La circostanza presuppone l'esistenza del gruppo criminale organizzato e può accedere pertanto ai reati costituenti la diretta manifestazione dell'attività del gruppo (c.d. reati fine dell'associazione) ovvero di quelli ai quali il gruppo abbia prestato un contributo causale.
Il reato associativo, per contro, non è qualificato da tale elemento circostanziale, ove si consideri che l'associazione criminosa è la qualificazione giuridica del "gruppo criminale organizzato", speculare allo stesso, e non una proiezione esterna, un "quid pluris", cui il gruppo "abbia dato il suo contributo".
La sentenza impugnata va annullata senza rinvio, dunque, limitatamente all'aggravante in parola, nei confronti ricorrenti citati; con rinvio in ordine al trattamento sanzionatorio nei confronti degli stessi.
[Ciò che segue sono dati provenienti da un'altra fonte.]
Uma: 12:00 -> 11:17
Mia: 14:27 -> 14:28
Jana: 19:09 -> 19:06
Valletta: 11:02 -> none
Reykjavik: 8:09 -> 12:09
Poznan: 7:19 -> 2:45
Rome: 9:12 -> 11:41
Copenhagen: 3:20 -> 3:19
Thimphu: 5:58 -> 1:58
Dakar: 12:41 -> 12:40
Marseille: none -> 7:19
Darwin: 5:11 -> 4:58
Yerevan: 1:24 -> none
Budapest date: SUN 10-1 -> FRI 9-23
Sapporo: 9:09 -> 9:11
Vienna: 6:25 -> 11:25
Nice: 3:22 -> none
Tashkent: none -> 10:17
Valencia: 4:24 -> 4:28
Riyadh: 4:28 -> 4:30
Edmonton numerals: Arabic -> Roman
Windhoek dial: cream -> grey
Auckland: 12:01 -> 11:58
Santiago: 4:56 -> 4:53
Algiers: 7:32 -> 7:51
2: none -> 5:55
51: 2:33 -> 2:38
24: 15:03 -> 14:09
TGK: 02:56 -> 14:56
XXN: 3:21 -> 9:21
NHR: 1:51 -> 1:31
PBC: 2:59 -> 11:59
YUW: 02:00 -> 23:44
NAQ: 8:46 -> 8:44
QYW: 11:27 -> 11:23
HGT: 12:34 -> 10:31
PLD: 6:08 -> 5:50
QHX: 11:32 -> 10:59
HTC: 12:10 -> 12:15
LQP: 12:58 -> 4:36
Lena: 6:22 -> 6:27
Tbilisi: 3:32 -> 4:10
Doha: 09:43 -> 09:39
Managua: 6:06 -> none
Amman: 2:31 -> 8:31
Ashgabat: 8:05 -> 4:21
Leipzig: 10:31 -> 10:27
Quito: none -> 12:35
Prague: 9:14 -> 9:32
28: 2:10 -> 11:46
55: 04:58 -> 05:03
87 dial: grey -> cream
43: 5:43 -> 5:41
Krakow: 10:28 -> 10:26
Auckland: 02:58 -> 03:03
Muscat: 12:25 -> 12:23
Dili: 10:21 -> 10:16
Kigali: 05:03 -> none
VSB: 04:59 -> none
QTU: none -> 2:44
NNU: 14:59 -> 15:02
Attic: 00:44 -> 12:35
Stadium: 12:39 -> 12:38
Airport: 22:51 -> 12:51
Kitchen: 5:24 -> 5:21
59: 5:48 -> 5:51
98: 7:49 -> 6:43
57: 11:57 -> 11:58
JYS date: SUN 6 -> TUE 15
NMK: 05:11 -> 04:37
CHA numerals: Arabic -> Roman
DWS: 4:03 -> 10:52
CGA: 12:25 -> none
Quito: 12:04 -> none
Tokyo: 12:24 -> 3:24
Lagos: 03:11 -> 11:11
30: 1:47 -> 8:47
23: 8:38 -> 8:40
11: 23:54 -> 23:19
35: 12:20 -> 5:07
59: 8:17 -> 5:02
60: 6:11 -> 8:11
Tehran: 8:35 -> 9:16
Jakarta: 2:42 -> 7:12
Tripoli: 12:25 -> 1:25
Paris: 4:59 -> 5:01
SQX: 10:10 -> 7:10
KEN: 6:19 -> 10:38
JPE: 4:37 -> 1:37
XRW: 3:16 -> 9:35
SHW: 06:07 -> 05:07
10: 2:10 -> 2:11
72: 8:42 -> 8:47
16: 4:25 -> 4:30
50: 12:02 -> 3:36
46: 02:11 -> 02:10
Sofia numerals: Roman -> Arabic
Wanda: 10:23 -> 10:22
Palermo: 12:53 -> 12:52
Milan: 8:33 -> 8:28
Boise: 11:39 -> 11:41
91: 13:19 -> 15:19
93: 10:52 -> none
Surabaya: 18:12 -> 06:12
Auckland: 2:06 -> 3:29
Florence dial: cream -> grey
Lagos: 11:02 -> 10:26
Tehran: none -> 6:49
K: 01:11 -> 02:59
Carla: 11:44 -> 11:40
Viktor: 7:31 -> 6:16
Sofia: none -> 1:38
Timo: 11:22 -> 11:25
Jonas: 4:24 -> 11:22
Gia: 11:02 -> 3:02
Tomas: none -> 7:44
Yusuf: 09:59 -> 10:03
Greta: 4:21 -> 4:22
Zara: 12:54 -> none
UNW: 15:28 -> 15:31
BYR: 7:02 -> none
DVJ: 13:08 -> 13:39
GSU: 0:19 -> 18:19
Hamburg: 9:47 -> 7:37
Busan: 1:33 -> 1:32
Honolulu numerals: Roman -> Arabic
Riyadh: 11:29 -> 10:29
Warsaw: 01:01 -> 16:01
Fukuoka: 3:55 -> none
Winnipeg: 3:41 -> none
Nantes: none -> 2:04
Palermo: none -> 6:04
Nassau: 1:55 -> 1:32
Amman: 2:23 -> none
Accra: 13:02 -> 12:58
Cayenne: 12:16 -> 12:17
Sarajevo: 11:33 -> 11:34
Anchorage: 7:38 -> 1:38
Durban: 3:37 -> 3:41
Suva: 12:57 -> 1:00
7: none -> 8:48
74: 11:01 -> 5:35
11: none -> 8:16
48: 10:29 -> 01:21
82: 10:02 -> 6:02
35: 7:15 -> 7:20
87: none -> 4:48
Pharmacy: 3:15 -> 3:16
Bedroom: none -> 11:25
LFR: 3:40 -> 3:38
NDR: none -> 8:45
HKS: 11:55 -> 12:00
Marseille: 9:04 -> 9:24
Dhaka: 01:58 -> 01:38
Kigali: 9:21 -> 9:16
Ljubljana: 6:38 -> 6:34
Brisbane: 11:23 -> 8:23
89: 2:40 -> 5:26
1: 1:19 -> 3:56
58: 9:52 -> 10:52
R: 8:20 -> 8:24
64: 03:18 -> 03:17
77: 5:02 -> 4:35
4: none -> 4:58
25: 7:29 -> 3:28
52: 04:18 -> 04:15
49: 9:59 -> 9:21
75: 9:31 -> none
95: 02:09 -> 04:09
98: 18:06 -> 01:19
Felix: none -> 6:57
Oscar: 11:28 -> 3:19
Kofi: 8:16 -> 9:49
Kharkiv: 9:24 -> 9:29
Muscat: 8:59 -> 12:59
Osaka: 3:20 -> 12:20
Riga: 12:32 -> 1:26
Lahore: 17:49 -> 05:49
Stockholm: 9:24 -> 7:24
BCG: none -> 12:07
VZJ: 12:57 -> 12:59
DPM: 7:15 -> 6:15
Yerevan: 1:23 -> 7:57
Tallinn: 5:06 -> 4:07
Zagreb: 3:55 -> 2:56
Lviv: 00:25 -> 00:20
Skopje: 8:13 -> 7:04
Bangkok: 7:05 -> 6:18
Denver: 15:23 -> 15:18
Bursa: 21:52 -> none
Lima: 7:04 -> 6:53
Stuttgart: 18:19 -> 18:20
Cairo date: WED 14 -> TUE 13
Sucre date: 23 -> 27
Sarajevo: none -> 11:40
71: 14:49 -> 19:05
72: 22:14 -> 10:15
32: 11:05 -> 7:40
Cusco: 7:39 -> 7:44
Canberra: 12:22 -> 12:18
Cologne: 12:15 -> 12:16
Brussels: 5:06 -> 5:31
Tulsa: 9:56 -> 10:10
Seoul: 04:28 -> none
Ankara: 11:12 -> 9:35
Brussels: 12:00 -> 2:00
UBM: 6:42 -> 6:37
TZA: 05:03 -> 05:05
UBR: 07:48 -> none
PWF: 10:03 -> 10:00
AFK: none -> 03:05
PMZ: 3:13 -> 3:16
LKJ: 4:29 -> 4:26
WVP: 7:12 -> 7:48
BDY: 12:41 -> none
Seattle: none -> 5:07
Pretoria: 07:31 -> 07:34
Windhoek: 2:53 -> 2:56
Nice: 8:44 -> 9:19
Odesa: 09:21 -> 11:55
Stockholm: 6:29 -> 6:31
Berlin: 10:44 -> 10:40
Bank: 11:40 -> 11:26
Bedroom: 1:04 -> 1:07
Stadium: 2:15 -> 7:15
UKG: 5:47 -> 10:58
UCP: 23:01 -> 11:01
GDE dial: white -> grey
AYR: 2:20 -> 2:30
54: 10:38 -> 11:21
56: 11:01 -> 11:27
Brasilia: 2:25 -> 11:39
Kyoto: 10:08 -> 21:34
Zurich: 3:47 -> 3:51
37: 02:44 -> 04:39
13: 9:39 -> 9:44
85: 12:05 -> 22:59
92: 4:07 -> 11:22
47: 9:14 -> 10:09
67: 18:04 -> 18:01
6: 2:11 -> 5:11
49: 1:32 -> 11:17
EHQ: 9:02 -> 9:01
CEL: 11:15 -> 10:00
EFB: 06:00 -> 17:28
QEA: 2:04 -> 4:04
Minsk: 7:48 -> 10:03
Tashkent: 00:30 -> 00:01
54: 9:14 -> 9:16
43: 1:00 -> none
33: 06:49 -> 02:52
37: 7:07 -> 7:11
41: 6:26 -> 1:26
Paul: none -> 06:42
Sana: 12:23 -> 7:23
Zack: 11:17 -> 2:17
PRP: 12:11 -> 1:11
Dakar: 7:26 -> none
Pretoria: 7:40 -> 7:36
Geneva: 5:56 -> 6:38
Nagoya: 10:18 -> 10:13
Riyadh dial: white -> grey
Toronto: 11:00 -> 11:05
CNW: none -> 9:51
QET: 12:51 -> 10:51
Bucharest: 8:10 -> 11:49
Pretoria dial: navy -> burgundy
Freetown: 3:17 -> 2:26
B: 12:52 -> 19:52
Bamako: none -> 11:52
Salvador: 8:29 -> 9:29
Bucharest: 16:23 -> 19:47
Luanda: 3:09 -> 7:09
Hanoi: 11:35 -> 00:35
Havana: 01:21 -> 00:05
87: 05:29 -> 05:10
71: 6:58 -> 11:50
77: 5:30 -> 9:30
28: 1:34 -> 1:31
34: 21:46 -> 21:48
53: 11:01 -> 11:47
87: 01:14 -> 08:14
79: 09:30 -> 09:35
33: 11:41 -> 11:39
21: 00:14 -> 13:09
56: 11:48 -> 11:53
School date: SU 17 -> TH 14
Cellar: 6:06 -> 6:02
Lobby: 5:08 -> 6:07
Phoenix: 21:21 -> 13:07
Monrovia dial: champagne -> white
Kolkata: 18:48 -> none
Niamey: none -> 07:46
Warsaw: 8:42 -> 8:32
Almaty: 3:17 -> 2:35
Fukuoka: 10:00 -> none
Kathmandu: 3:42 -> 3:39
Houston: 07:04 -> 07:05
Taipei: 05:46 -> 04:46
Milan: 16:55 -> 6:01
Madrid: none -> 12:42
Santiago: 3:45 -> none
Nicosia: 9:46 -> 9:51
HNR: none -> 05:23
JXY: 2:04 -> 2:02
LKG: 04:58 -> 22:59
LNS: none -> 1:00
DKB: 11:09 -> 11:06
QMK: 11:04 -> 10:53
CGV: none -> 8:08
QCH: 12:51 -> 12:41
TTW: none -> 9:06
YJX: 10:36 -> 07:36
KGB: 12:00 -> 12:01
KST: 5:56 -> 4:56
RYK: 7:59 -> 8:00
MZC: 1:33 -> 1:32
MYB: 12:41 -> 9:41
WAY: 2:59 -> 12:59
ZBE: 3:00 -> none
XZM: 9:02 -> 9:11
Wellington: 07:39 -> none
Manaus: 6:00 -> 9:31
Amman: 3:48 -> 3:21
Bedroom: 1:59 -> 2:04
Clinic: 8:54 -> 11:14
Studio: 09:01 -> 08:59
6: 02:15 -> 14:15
Vanno altresì rigettati gli altri ricorsi, con la condanna di ciascun ricorrente alle spese processuali.
P.T.M.
Annulla senza rinvio la sentenza impugnata limitatamente all'aggravante L. n. 146 del 2006, ex art. 4 applicata al reato di cui all'art. 74 l. stup., aggravante che esclude nei confronti di D.A., Da.Ar., V.M. e I.A..
Rinvia ad altra sezione della Corte d'Appello di Trento per la rideterminazione della pena.
Rigetta nel resto i ricorsi dei predetti imputati.
Rigetta i ricorsi proposti dagli altri imputati e condanna ciascuno di essi al pagamento delle spese del procedimento.